The question has stuck with me because it's so difficult to give any good advice about it, and difficult even to argue about it. For instance, Jed really liked the dialogue in The Strange Adventures of Rangergirl, while I did not. Who's right? Both and neither. Certainly there are times when dialogue is obviously clunky or too expository, etc., but once a writer has moved past a beginner's mistakes, dialogue becomes entirely a matter of "ear" -- the writer's and the reader's. (For some good basic lessons on dialogue, check out Robert Sawyer's advice, Holly Lisle's points and excercises, and this list of pitfalls and exercises.)

To move beyond the most basic points about how dialogue works, we need to think about it as a transaction between the writer and the reader, one that relies on the other elements of the writing. "Effective dialogue" is not a single, universal entity. A style of dialogue that is effective in one story may not be effective in another, and whether dialogue is effective depends not just on the writer's skill, but the reader's sense of tone, as well as how the reader constructs an idea of what function the dialogue serves in the story.

Dialogue is not just about how characters talk. It is, more than anything else, a writer's trick. Dialogue in even the most "realistic" story is not how real people talk -- it is a convention created by the writer and accepted by the reader. The most effective realistic dialogue is dialogue that supports the illusion to such an extent that the reader forgets they are reading and begins to hear the words in their mind's ear, convinced that this is, indeed, how real people talk.
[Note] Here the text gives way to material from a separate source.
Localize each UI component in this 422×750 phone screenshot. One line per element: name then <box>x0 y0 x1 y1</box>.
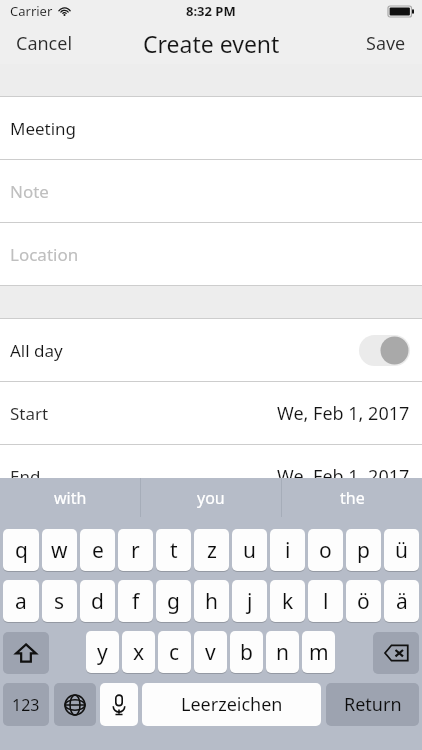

If you want to see the difference between real dialogue and fictional dialogue, record a conversation, and transcribe exactly what you hear. Written down, it will usually seem confusing, repetitive, fragmentary, and, paradoxically, unrealistic (or at least mannered), because our minds are not used to converting pure speech into text.

If writers want to improve their dialogue-writing skills, the best advice may not be to eavesdrop on conversations, but rather to look at a wide variety of fiction and decide what seems effective and what doesn't. Look at something from the 19th century, then something from today. Read a variety of contemporary playwrights -- David Mamet, Caryl Churchill, Tony Kushner, Wole Soyinka, Edward Albee, Suzan-Lori Parks, Wallace Shawn -- to see the range of possibilities, everything from the most colloquial to the most ritualized and declamatory (each is effective when it serves the overall purposes of the play). Compare Elmore Leonard and Alice Munro, Carole Maso and Stephen King, Toni Morrison and Kelly Link, Hemingway and Faulkner, Yasunari Kawabata and Louisa May Alcott, Don DeLillo and E.E. "Doc" Smith, J.M. Coetzee and Grace Paley, The Graduate and JR. And and and.

If you read and pay attention to the dialogue in the work of various writers from different cultures and historical periods, you'll find some that impress you and some you find almost unreadable. This is a test of you as a reader, but you can apply it to the sense of yourself as a writer, because it's likely that the rhythms and styles that most appeal to you as a reader do so because they match the conventions your brain has most deeply absorbed, and that will be the style that is easiest for you to write well in. (I'm not saying you should always write in that style, or that good writers never question and challenge what comes easiest to them, but rather that you might as well start with what is most comfortable and work out from there.)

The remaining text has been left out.